____ DATA FOR PROCESSING

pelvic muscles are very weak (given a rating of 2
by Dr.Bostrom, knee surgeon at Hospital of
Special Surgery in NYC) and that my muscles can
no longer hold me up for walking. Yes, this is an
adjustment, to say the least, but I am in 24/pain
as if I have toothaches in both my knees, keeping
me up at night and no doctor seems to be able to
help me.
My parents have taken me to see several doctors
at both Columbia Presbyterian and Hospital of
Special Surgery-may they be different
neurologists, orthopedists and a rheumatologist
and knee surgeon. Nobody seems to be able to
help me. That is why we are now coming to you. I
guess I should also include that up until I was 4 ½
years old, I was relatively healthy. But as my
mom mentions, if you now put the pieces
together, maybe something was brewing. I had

________
____ DATA FOR PROCESSING

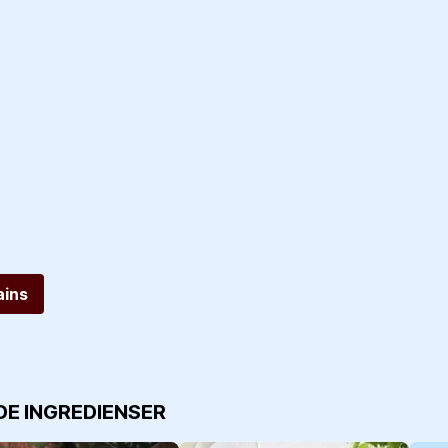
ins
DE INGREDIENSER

________

### [WHAT THIS TASK INVOLVES]
Could you repeat exactly the lines above from the line with "and knee surgeon. Nobody seems to be able to" up to and including the line with "together, maybe something was brewing. I had", and only those?

### [OUTPUT]
and knee surgeon. Nobody seems to be able to
help me. That is why we are now coming to you. I
guess I should also include that up until I was 4 ½
years old, I was relatively healthy. But as my
mom mentions, if you now put the pieces
together, maybe something was brewing. I had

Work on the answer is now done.